#### [What this task involves]
The expected response is the full listing, retyped exactly, without its images.

#### [Supplied entries]
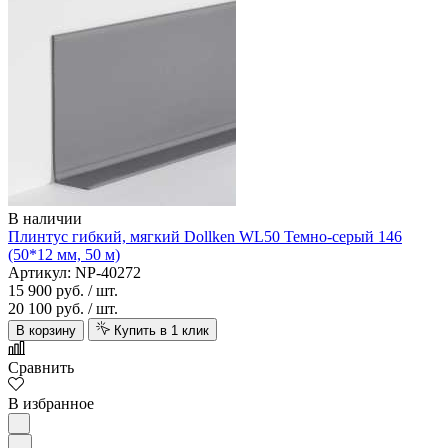
В наличии
Плинтус гибкий, мягкий Dollken WL50 Темно-серый 146
(50*12 мм, 50 м)
Артикул: NP-40272
15 900 руб.
/ шт.
20 100 руб.
/ шт.
В корзину
Купить в 1 клик
Сравнить
В избранное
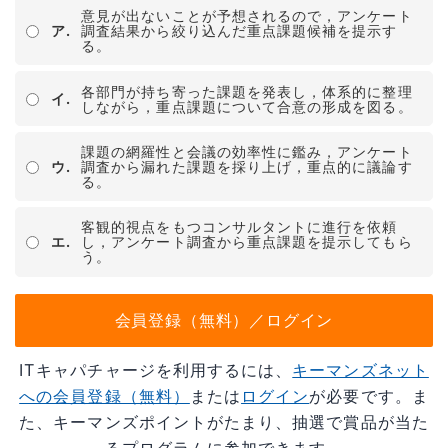
意見が出ないことが予想されるので，アンケート
ア.
調査結果から絞り込んだ重点課題候補を提示す
る。
各部門が持ち寄った課題を発表し，体系的に整理
イ.
しながら，重点課題について合意の形成を図る。
課題の網羅性と会議の効率性に鑑み，アンケート
ウ.
調査から漏れた課題を採り上げ，重点的に議論す
る。
客観的視点をもつコンサルタントに進行を依頼
エ.
し，アンケート調査から重点課題を提示してもら
う。
会員登録（無料）／ログイン
ITキャパチャージを利用するには、
キーマンズネット
への会員登録（無料）
または
ログイン
が必要です。ま
た、キーマンズポイントがたまり、抽選で賞品が当た
るプログラムに参加できます。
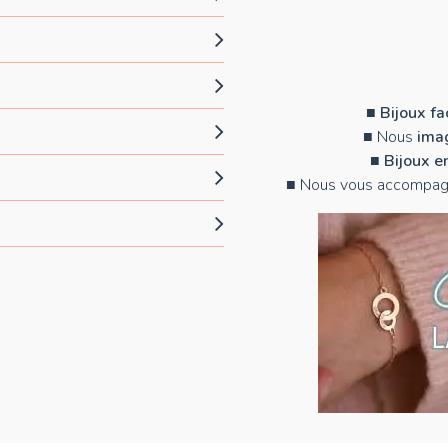
■
Bijoux f
■ Nous
imag
■
Bijoux e
■ Nous vous accompag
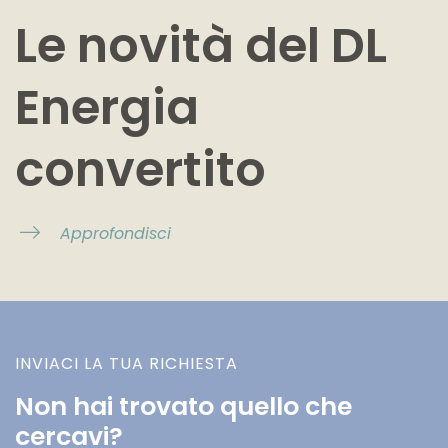
Le novità del DL
Energia
convertito
Approfondisci
INVIACI LA TUA RICHIESTA
Non hai trovato quello che
cercavi?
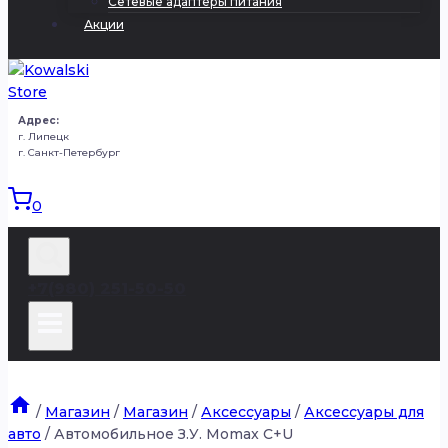
Сетевые адаптеры питания
Акции
Адрес:
г. Липецк
г. Санкт-Петербург
0
+7(980) 251-50-50
/
Магазин
/
Магазин
/
Аксессуары
/
Аксессуары для
авто
/
Автомобильное З.У. Momax C+U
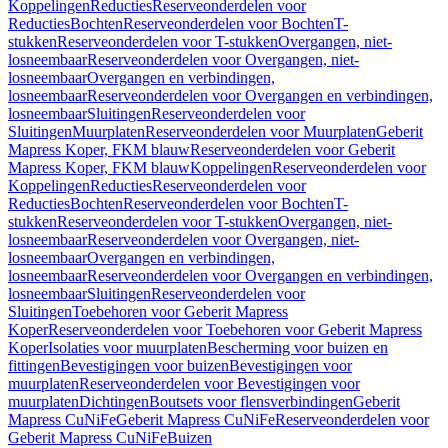
Koppelingen
Reducties
Reserveonderdelen voor
Reducties
Bochten
Reserveonderdelen voor Bochten
T-
stukken
Reserveonderdelen voor T-stukken
Overgangen, niet-
losneembaar
Reserveonderdelen voor Overgangen, niet-
losneembaar
Overgangen en verbindingen,
losneembaar
Reserveonderdelen voor Overgangen en verbindingen,
losneembaar
Sluitingen
Reserveonderdelen voor
Sluitingen
Muurplaten
Reserveonderdelen voor Muurplaten
Geberit
Mapress Koper, FKM blauw
Reserveonderdelen voor Geberit
Mapress Koper, FKM blauw
Koppelingen
Reserveonderdelen voor
Koppelingen
Reducties
Reserveonderdelen voor
Reducties
Bochten
Reserveonderdelen voor Bochten
T-
stukken
Reserveonderdelen voor T-stukken
Overgangen, niet-
losneembaar
Reserveonderdelen voor Overgangen, niet-
losneembaar
Overgangen en verbindingen,
losneembaar
Reserveonderdelen voor Overgangen en verbindingen,
losneembaar
Sluitingen
Reserveonderdelen voor
Sluitingen
Toebehoren voor Geberit Mapress
Koper
Reserveonderdelen voor Toebehoren voor Geberit Mapress
Koper
Isolaties voor muurplaten
Bescherming voor buizen en
fittingen
Bevestigingen voor buizen
Bevestigingen voor
muurplaten
Reserveonderdelen voor Bevestigingen voor
muurplaten
Dichtingen
Boutsets voor flensverbindingen
Geberit
Mapress CuNiFe
Geberit Mapress CuNiFe
Reserveonderdelen voor
Geberit Mapress CuNiFe
Buizen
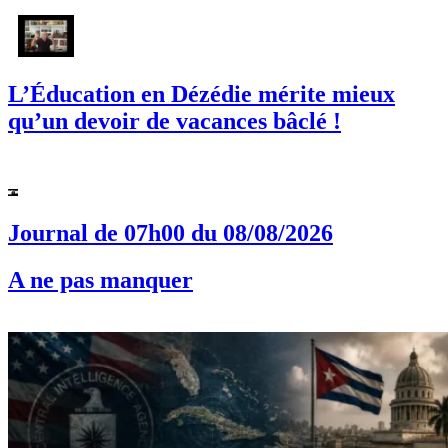
L’Éducation en Dézédie mérite mieux
qu’un devoir de vacances bâclé !
Journal de 07h00 du 08/08/2026
A ne pas manquer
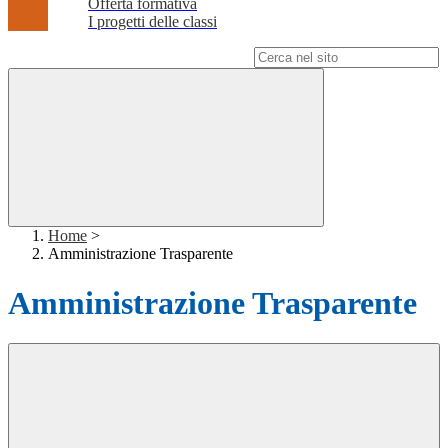
Offerta formativa
I progetti delle classi
Campo di ricerca per le pagine del sito
Home
>
Amministrazione Trasparente
Amministrazione Trasparente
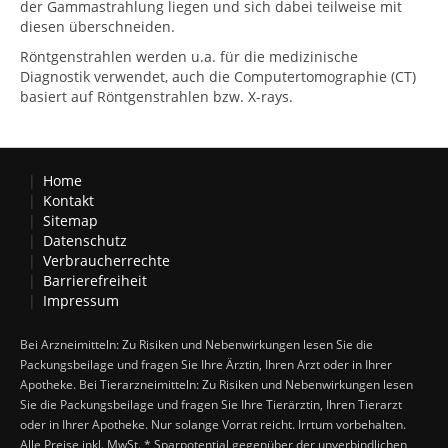
der Gammastrahlung liegen und sich dabei teilweise mit
diesen überschneiden.
Röntgenstrahlen werden u.a. für die medizinische
Diagnostik verwendet, auch die Computertomographie (CT)
basiert auf Röntgenstrahlen bzw. X-rays.
Home
Kontakt
Sitemap
Datenschutz
Verbraucherrechte
Barrierefreiheit
Impressum
Bei Arzneimitteln: Zu Risiken und Nebenwirkungen lesen Sie die
Packungsbeilage und fragen Sie Ihre Ärztin, Ihren Arzt oder in Ihrer
Apotheke. Bei Tierarzneimitteln: Zu Risiken und Nebenwirkungen lesen
Sie die Packungsbeilage und fragen Sie Ihre Tierärztin, Ihren Tierarzt
oder in Ihrer Apotheke. Nur solange Vorrat reicht. Irrtum vorbehalten.
Alle Preise inkl. MwSt. * Sparpotential gegenüber der unverbindlichen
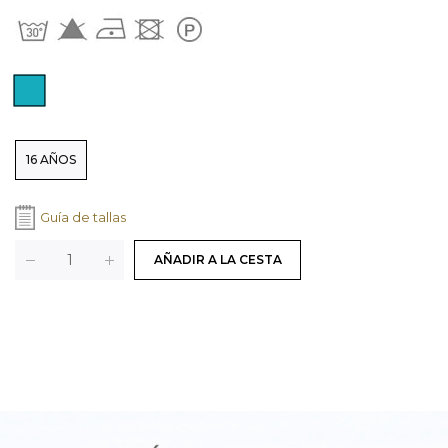
Color: TURQUESA
Colores
Tallas
16 AÑOS
Guía de tallas
Cantidad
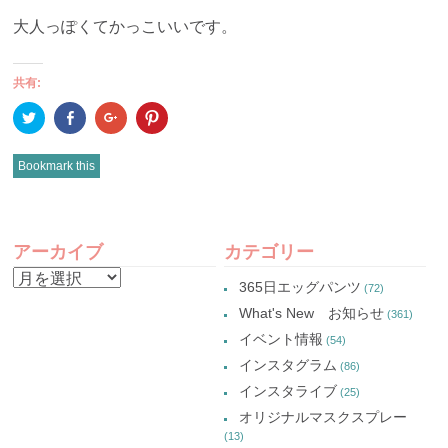
大人っぽくてかっこいいです。
共有:
ク
Facebook
ク
ク
リ
で
リ
リ
ッ
共
ッ
ッ
ク
有
ク
ク
し
(新
し
し
Bookmark this
て
し
て
て
Twitter
い
Google+
Pinterest
で
ウ
で
で
共
ィ
共
共
有
ン
有
有
POST
(新
ド
(新
(新
し
ウ
し
し
アーカイブ
カテゴリー
い
で
い
い
NAVIGATION
ウ
開
ウ
ウ
ア
ィ
き
ィ
ィ
365日エッグパンツ
(72)
ン
ま
ン
ン
ー
ド
す)
ド
ド
What's New お知らせ
(361)
ウ
ウ
ウ
カ
で
で
で
イベント情報
(54)
開
開
開
イ
き
き
き
インスタグラム
ま
ま
ま
(86)
ブ
す)
す)
す)
インスタライブ
(25)
オリジナルマスクスプレー
(13)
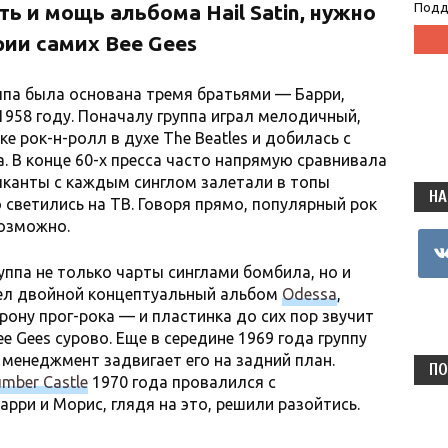
ь и мощь альбома Hail Satin, нужно
Подд
рии самих Bee Gees
ппа была основана тремя братьями — Барри,
958 году. Поначалу группа играл мелодичный,
 рок-н-ролл в духе The Beatles и добилась с
. В конце 60-х пресса часто напрямую сравнивала
узыканты с каждым синглом залетали в топы
НА
 светились на ТВ. Говоря прямо, популярный рок
возможно.
vkon
уппа не только чарты синглами бомбила, но и
шел двойной концептуальный альбом
Odessa
,
рону прог-рока — и пластинка до сих пор звучит
e Gees сурово. Еще в середине 1969 года группу
о менеджмент задвигает его на задний план.
ПО
mber Castle
1970 года провалился с
рри и Морис, глядя на это, решили разойтись.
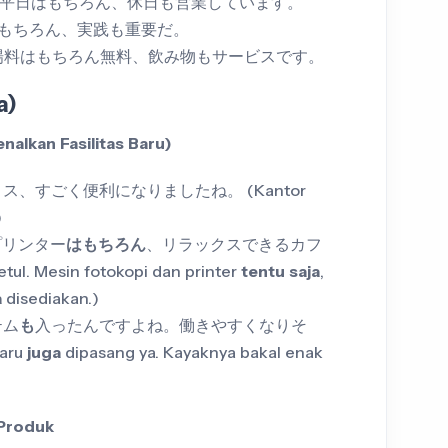
ja) → 平日はもちろん、休日も営業しています。
理論はもちろん、実践も重要だ。
 → 入場料はもちろん無料、飲み物もサービスです。
a)
nalkan Fasilitas Baru)
ス、すごく便利になりましたね。 (Kantor
)
プリンター
はもちろん
、リラックスできるカフ
l. Mesin fotokopi dan printer
tentu saja
,
a
disediakan.)
テム
も
入ったんですよね。働きやすくなりそ
baru
juga
dipasang ya. Kayaknya bakal enak
 Produk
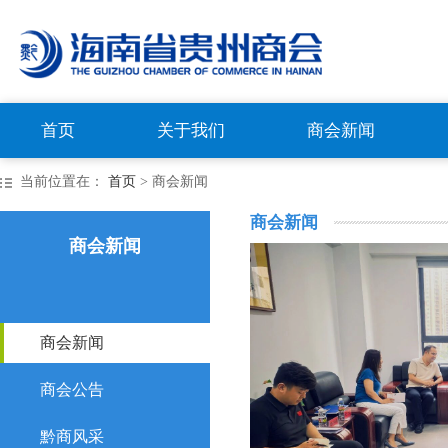
首页
关于我们
商会新闻
当前位置在：
首页
> 商会新闻
商会新闻
商会新闻
商会新闻
商会公告
黔商风采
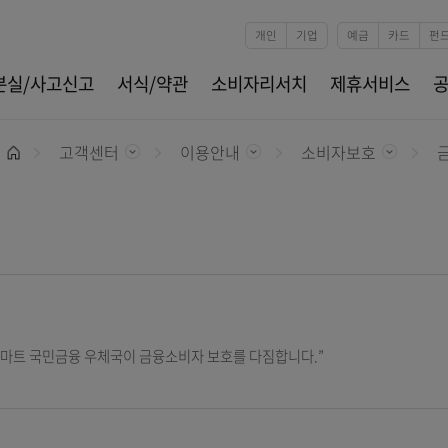
본문 바로가기
개인
기업
카드분실/사고신고
서식/약관
소비자리서치
제
고객센터
이용안내
소비자
홈
보호
동반자, 스마트 국민금융 우체국이 금융소비자 보호를 다짐합니다.”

#### [Task result]
В наличии
Плинтус гибкий, мягкий Dollken WL50 Темно-серый 146
(50*12 мм, 50 м)
Артикул: NP-40272
15 900 руб.
/ шт.
20 100 руб.
/ шт.
В корзину
Купить в 1 клик
Сравнить
В избранное
意見が出ないことが予想されるので，アンケート
ア.
調査結果から絞り込んだ重点課題候補を提示す
る。
各部門が持ち寄った課題を発表し，体系的に整理
イ.
しながら，重点課題について合意の形成を図る。
課題の網羅性と会議の効率性に鑑み，アンケート
ウ.
調査から漏れた課題を採り上げ，重点的に議論す
る。
客観的視点をもつコンサルタントに進行を依頼
エ.
し，アンケート調査から重点課題を提示してもら
う。
会員登録（無料）／ログイン
ITキャパチャージを利用するには、
キーマンズネット
への会員登録（無料）
または
ログイン
が必要です。ま
た、キーマンズポイントがたまり、抽選で賞品が当た
るプログラムに参加できます。
■
Bijoux f
■ Nous
imag
■
Bijoux e
■ Nous vous accompag
Le novità del DL
Energia
convertito
Approfondisci
INVIACI LA TUA RICHIESTA
Non hai trovato quello che
cercavi?
Сетевые адаптеры питания
Акции
Адрес:
г. Липецк
г. Санкт-Петербург
0
+7(980) 251-50-50
/
Магазин
/
Магазин
/
Аксессуары
/
Аксессуары для
авто
/
Автомобильное З.У. Momax C+U
Koppelingen
Reducties
Reserveonderdelen voor
Reducties
Bochten
Reserveonderdelen voor Bochten
T-
stukken
Reserveonderdelen voor T-stukken
Overgangen, niet-
losneembaar
Reserveonderdelen voor Overgangen, niet-
losneembaar
Overgangen en verbindingen,
losneembaar
Reserveonderdelen voor Overgangen en verbindingen,
losneembaar
Sluitingen
Reserveonderdelen voor
Sluitingen
Muurplaten
Reserveonderdelen voor Muurplaten
Geberit
Mapress Koper, FKM blauw
Reserveonderdelen voor Geberit
Mapress Koper, FKM blauw
Koppelingen
Reserveonderdelen voor
Koppelingen
Reducties
Reserveonderdelen voor
Reducties
Bochten
Reserveonderdelen voor Bochten
T-
stukken
Reserveonderdelen voor T-stukken
Overgangen, niet-
losneembaar
Reserveonderdelen voor Overgangen, niet-
losneembaar
Overgangen en verbindingen,
losneembaar
Reserveonderdelen voor Overgangen en verbindingen,
losneembaar
Sluitingen
Reserveonderdelen voor
Sluitingen
Toebehoren voor Geberit Mapress
Koper
Reserveonderdelen voor Toebehoren voor Geberit Mapress
Koper
Isolaties voor muurplaten
Bescherming voor buizen en
fittingen
Bevestigingen voor buizen
Bevestigingen voor
muurplaten
Reserveonderdelen voor Bevestigingen voor
muurplaten
Dichtingen
Boutsets voor flensverbindingen
Geberit
Mapress CuNiFe
Geberit Mapress CuNiFe
Reserveonderdelen voor
Geberit Mapress CuNiFe
Buizen
L’Éducation en Dézédie mérite mieux
qu’un devoir de vacances bâclé !
Journal de 07h00 du 08/08/2026
A ne pas manquer
Offerta formativa
I progetti delle classi
Campo di ricerca per le pagine del sito
Home
>
Amministrazione Trasparente
Amministrazione Trasparente
der Gammastrahlung liegen und sich dabei teilweise mit
diesen überschneiden.
Röntgenstrahlen werden u.a. für die medizinische
Diagnostik verwendet, auch die Computertomographie (CT)
basiert auf Röntgenstrahlen bzw. X-rays.
Home
Kontakt
Sitemap
Datenschutz
Verbraucherrechte
Barrierefreiheit
Impressum
Bei Arzneimitteln: Zu Risiken und Nebenwirkungen lesen Sie die
Packungsbeilage und fragen Sie Ihre Ärztin, Ihren Arzt oder in Ihrer
Apotheke. Bei Tierarzneimitteln: Zu Risiken und Nebenwirkungen lesen
Sie die Packungsbeilage und fragen Sie Ihre Tierärztin, Ihren Tierarzt
oder in Ihrer Apotheke. Nur solange Vorrat reicht. Irrtum vorbehalten.
Alle Preise inkl. MwSt. * Sparpotential gegenüber der unverbindlichen
Color: TURQUESA
Colores
Tallas
16 AÑOS
Guía de tallas
Cantidad
大人っぽくてかっこいいです。
共有:
ク
Facebook
ク
ク
リ
で
リ
リ
ッ
共
ッ
ッ
ク
有
ク
ク
し
(新
し
し
Bookmark this
て
し
て
て
Twitter
い
Google+
Pinterest
で
ウ
で
で
共
ィ
共
共
有
ン
有
有
POST
(新
ド
(新
(新
し
ウ
し
し
アーカイブ
カテゴリー
い
で
い
い
NAVIGATION
ウ
開
ウ
ウ
ア
ィ
き
ィ
ィ
365日エッグパンツ
(72)
ン
ま
ン
ン
ー
ド
す)
ド
ド
What's New お知らせ
(361)
ウ
ウ
ウ
カ
で
で
で
イベント情報
(54)
開
開
開
イ
き
き
き
インスタグラム
ま
ま
ま
(86)
ブ
す)
す)
す)
インスタライブ
(25)
オリジナルマスクスプレー
(13)
ь и мощь альбома Hail Satin, нужно
Подд
рии самих Bee Gees
ппа была основана тремя братьями — Барри,
958 году. Поначалу группа играл мелодичный,
 рок-н-ролл в духе The Beatles и добилась с
. В конце 60-х пресса часто напрямую сравнивала
узыканты с каждым синглом залетали в топы
НА
 светились на ТВ. Говоря прямо, популярный рок
возможно.
vkon
уппа не только чарты синглами бомбила, но и
шел двойной концептуальный альбом
Odessa
,
рону прог-рока — и пластинка до сих пор звучит
e Gees сурово. Еще в середине 1969 года группу
о менеджмент задвигает его на задний план.
ПО
mber Castle
1970 года провалился с
рри и Морис, глядя на это, решили разойтись.
ja) → 平日はもちろん、休日も営業しています。
理論はもちろん、実践も重要だ。
 → 入場料はもちろん無料、飲み物もサービスです。
a)
nalkan Fasilitas Baru)
ス、すごく便利になりましたね。 (Kantor
)
プリンター
はもちろん
、リラックスできるカフ
l. Mesin fotokopi dan printer
tentu saja
,
a
disediakan.)
テム
も
入ったんですよね。働きやすくなりそ
baru
juga
dipasang ya. Kayaknya bakal enak
 Produk
首页
关于我们
商会新闻
当前位置在：
首页
> 商会新闻
商会新闻
商会新闻
商会新闻
商会公告
黔商风采
본문 바로가기
개인
기업
카드분실/사고신고
서식/약관
소비자리서치
제
고객센터
이용안내
소비자
홈
보호
동반자, 스마트 국민금융 우체국이 금융소비자 보호를 다짐합니다.”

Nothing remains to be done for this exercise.